ACTION ITEM: Every single entry that follows is to be retyped exactly.

----------

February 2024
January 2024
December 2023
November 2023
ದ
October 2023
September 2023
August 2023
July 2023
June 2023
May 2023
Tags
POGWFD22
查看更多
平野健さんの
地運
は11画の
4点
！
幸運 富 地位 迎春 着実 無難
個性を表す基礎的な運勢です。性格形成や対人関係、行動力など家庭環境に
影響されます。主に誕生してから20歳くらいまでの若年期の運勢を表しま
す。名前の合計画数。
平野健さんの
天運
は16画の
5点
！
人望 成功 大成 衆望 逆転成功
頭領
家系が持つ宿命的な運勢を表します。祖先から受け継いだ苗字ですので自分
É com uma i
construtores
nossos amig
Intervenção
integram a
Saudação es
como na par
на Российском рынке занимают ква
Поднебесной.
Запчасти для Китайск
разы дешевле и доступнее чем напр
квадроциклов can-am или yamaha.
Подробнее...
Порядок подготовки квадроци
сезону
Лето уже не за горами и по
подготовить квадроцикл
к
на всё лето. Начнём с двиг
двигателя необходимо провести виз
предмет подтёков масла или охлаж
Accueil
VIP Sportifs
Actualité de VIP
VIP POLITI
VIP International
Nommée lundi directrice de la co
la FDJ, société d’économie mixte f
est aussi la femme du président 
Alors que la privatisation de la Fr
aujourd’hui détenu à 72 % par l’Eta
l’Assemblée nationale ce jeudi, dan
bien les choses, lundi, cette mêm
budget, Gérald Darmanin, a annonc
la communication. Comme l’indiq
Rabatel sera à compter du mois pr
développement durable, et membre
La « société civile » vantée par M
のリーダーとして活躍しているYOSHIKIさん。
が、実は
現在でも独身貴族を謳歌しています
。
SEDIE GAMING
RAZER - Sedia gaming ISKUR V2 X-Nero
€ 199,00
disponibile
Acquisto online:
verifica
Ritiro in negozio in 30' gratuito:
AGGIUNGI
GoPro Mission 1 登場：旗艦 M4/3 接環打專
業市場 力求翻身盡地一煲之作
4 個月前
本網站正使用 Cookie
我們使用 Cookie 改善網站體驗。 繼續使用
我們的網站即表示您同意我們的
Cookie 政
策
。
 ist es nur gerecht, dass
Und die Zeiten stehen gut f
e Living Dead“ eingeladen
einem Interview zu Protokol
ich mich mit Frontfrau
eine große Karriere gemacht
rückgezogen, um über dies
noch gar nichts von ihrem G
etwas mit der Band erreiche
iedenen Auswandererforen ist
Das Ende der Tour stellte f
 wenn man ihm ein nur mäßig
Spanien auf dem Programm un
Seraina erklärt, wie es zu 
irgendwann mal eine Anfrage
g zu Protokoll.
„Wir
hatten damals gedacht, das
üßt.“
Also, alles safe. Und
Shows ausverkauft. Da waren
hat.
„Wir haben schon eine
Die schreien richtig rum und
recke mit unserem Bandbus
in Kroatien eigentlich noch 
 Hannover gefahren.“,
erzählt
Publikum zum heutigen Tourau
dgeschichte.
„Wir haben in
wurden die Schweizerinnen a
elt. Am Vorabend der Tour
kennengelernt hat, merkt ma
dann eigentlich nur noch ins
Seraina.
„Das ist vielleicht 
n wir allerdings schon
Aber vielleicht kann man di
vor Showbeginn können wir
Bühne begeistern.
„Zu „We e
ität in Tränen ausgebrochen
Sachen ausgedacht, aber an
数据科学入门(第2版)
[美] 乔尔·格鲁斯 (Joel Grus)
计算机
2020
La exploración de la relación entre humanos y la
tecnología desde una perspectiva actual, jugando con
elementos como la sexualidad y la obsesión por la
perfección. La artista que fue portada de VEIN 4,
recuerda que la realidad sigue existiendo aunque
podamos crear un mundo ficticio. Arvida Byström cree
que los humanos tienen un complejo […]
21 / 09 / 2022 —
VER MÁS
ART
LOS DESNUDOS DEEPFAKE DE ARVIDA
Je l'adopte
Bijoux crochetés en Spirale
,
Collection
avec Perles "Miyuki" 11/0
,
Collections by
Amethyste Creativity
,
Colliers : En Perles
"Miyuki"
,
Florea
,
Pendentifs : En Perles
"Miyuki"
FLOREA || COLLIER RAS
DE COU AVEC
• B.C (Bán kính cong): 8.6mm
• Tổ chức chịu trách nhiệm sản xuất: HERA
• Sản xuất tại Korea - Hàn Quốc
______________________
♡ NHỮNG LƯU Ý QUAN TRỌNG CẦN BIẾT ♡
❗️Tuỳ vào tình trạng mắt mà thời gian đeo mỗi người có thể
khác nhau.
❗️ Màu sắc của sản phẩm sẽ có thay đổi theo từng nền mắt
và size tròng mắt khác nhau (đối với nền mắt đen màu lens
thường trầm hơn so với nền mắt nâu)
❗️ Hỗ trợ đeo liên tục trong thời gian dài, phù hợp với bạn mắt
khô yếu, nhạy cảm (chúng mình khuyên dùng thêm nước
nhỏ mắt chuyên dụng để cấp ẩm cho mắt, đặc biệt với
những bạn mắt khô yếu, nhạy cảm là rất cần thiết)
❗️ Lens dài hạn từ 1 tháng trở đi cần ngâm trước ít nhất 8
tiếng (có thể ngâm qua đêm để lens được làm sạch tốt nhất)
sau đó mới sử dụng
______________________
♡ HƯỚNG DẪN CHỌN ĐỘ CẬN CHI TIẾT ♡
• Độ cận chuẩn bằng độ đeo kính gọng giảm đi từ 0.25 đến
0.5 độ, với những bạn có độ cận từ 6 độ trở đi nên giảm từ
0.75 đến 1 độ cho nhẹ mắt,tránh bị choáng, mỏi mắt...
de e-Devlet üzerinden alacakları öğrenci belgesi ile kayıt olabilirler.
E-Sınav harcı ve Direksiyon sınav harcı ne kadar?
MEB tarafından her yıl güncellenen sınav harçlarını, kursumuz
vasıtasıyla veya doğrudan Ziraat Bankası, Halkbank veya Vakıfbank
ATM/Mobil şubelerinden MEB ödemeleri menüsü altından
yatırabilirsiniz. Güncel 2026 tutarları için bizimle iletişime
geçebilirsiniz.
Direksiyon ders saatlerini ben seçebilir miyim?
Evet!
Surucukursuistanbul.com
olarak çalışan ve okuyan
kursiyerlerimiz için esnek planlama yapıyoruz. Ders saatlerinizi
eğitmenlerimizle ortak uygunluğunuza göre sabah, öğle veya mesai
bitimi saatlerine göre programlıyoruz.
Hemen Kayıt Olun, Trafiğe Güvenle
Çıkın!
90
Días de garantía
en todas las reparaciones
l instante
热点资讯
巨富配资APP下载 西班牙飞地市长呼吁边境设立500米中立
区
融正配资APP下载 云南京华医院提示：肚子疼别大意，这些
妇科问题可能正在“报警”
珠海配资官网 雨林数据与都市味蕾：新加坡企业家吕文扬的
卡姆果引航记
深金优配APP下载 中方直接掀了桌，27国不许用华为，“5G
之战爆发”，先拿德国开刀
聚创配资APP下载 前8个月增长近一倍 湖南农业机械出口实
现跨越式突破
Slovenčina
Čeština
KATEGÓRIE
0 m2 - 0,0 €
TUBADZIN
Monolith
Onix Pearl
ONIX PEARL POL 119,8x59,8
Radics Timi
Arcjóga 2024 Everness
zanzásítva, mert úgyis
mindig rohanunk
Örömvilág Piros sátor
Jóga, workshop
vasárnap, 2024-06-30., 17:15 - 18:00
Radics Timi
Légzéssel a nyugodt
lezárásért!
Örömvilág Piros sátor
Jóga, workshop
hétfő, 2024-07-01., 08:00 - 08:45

----------

OUTPUT FOR THIS TASK:
February 2024
January 2024
December 2023
November 2023
ದ
October 2023
September 2023
August 2023
July 2023
June 2023
May 2023
Tags
POGWFD22
查看更多
平野健さんの
地運
は11画の
4点
！
幸運 富 地位 迎春 着実 無難
個性を表す基礎的な運勢です。性格形成や対人関係、行動力など家庭環境に
影響されます。主に誕生してから20歳くらいまでの若年期の運勢を表しま
す。名前の合計画数。
平野健さんの
天運
は16画の
5点
！
人望 成功 大成 衆望 逆転成功
頭領
家系が持つ宿命的な運勢を表します。祖先から受け継いだ苗字ですので自分
É com uma i
construtores
nossos amig
Intervenção
integram a
Saudação es
como na par
на Российском рынке занимают ква
Поднебесной.
Запчасти для Китайск
разы дешевле и доступнее чем напр
квадроциклов can-am или yamaha.
Подробнее...
Порядок подготовки квадроци
сезону
Лето уже не за горами и по
подготовить квадроцикл
к
на всё лето. Начнём с двиг
двигателя необходимо провести виз
предмет подтёков масла или охлаж
Accueil
VIP Sportifs
Actualité de VIP
VIP POLITI
VIP International
Nommée lundi directrice de la co
la FDJ, société d’économie mixte f
est aussi la femme du président 
Alors que la privatisation de la Fr
aujourd’hui détenu à 72 % par l’Eta
l’Assemblée nationale ce jeudi, dan
bien les choses, lundi, cette mêm
budget, Gérald Darmanin, a annonc
la communication. Comme l’indiq
Rabatel sera à compter du mois pr
développement durable, et membre
La « société civile » vantée par M
のリーダーとして活躍しているYOSHIKIさん。
が、実は
現在でも独身貴族を謳歌しています
。
SEDIE GAMING
RAZER - Sedia gaming ISKUR V2 X-Nero
€ 199,00
disponibile
Acquisto online:
verifica
Ritiro in negozio in 30' gratuito:
AGGIUNGI
GoPro Mission 1 登場：旗艦 M4/3 接環打專
業市場 力求翻身盡地一煲之作
4 個月前
本網站正使用 Cookie
我們使用 Cookie 改善網站體驗。 繼續使用
我們的網站即表示您同意我們的
Cookie 政
策
。
 ist es nur gerecht, dass
Und die Zeiten stehen gut f
e Living Dead“ eingeladen
einem Interview zu Protokol
ich mich mit Frontfrau
eine große Karriere gemacht
rückgezogen, um über dies
noch gar nichts von ihrem G
etwas mit der Band erreiche
iedenen Auswandererforen ist
Das Ende der Tour stellte f
 wenn man ihm ein nur mäßig
Spanien auf dem Programm un
Seraina erklärt, wie es zu 
irgendwann mal eine Anfrage
g zu Protokoll.
„Wir
hatten damals gedacht, das
üßt.“
Also, alles safe. Und
Shows ausverkauft. Da waren
hat.
„Wir haben schon eine
Die schreien richtig rum und
recke mit unserem Bandbus
in Kroatien eigentlich noch 
 Hannover gefahren.“,
erzählt
Publikum zum heutigen Tourau
dgeschichte.
„Wir haben in
wurden die Schweizerinnen a
elt. Am Vorabend der Tour
kennengelernt hat, merkt ma
dann eigentlich nur noch ins
Seraina.
„Das ist vielleicht 
n wir allerdings schon
Aber vielleicht kann man di
vor Showbeginn können wir
Bühne begeistern.
„Zu „We e
ität in Tränen ausgebrochen
Sachen ausgedacht, aber an
数据科学入门(第2版)
[美] 乔尔·格鲁斯 (Joel Grus)
计算机
2020
La exploración de la relación entre humanos y la
tecnología desde una perspectiva actual, jugando con
elementos como la sexualidad y la obsesión por la
perfección. La artista que fue portada de VEIN 4,
recuerda que la realidad sigue existiendo aunque
podamos crear un mundo ficticio. Arvida Byström cree
que los humanos tienen un complejo […]
21 / 09 / 2022 —
VER MÁS
ART
LOS DESNUDOS DEEPFAKE DE ARVIDA
Je l'adopte
Bijoux crochetés en Spirale
,
Collection
avec Perles "Miyuki" 11/0
,
Collections by
Amethyste Creativity
,
Colliers : En Perles
"Miyuki"
,
Florea
,
Pendentifs : En Perles
"Miyuki"
FLOREA || COLLIER RAS
DE COU AVEC
• B.C (Bán kính cong): 8.6mm
• Tổ chức chịu trách nhiệm sản xuất: HERA
• Sản xuất tại Korea - Hàn Quốc
______________________
♡ NHỮNG LƯU Ý QUAN TRỌNG CẦN BIẾT ♡
❗️Tuỳ vào tình trạng mắt mà thời gian đeo mỗi người có thể
khác nhau.
❗️ Màu sắc của sản phẩm sẽ có thay đổi theo từng nền mắt
và size tròng mắt khác nhau (đối với nền mắt đen màu lens
thường trầm hơn so với nền mắt nâu)
❗️ Hỗ trợ đeo liên tục trong thời gian dài, phù hợp với bạn mắt
khô yếu, nhạy cảm (chúng mình khuyên dùng thêm nước
nhỏ mắt chuyên dụng để cấp ẩm cho mắt, đặc biệt với
những bạn mắt khô yếu, nhạy cảm là rất cần thiết)
❗️ Lens dài hạn từ 1 tháng trở đi cần ngâm trước ít nhất 8
tiếng (có thể ngâm qua đêm để lens được làm sạch tốt nhất)
sau đó mới sử dụng
______________________
♡ HƯỚNG DẪN CHỌN ĐỘ CẬN CHI TIẾT ♡
• Độ cận chuẩn bằng độ đeo kính gọng giảm đi từ 0.25 đến
0.5 độ, với những bạn có độ cận từ 6 độ trở đi nên giảm từ
0.75 đến 1 độ cho nhẹ mắt,tránh bị choáng, mỏi mắt...
de e-Devlet üzerinden alacakları öğrenci belgesi ile kayıt olabilirler.
E-Sınav harcı ve Direksiyon sınav harcı ne kadar?
MEB tarafından her yıl güncellenen sınav harçlarını, kursumuz
vasıtasıyla veya doğrudan Ziraat Bankası, Halkbank veya Vakıfbank
ATM/Mobil şubelerinden MEB ödemeleri menüsü altından
yatırabilirsiniz. Güncel 2026 tutarları için bizimle iletişime
geçebilirsiniz.
Direksiyon ders saatlerini ben seçebilir miyim?
Evet!
Surucukursuistanbul.com
olarak çalışan ve okuyan
kursiyerlerimiz için esnek planlama yapıyoruz. Ders saatlerinizi
eğitmenlerimizle ortak uygunluğunuza göre sabah, öğle veya mesai
bitimi saatlerine göre programlıyoruz.
Hemen Kayıt Olun, Trafiğe Güvenle
Çıkın!
90
Días de garantía
en todas las reparaciones
l instante
热点资讯
巨富配资APP下载 西班牙飞地市长呼吁边境设立500米中立
区
融正配资APP下载 云南京华医院提示：肚子疼别大意，这些
妇科问题可能正在“报警”
珠海配资官网 雨林数据与都市味蕾：新加坡企业家吕文扬的
卡姆果引航记
深金优配APP下载 中方直接掀了桌，27国不许用华为，“5G
之战爆发”，先拿德国开刀
聚创配资APP下载 前8个月增长近一倍 湖南农业机械出口实
现跨越式突破
Slovenčina
Čeština
KATEGÓRIE
0 m2 - 0,0 €
TUBADZIN
Monolith
Onix Pearl
ONIX PEARL POL 119,8x59,8
Radics Timi
Arcjóga 2024 Everness
zanzásítva, mert úgyis
mindig rohanunk
Örömvilág Piros sátor
Jóga, workshop
vasárnap, 2024-06-30., 17:15 - 18:00
Radics Timi
Légzéssel a nyugodt
lezárásért!
Örömvilág Piros sátor
Jóga, workshop
hétfő, 2024-07-01., 08:00 - 08:45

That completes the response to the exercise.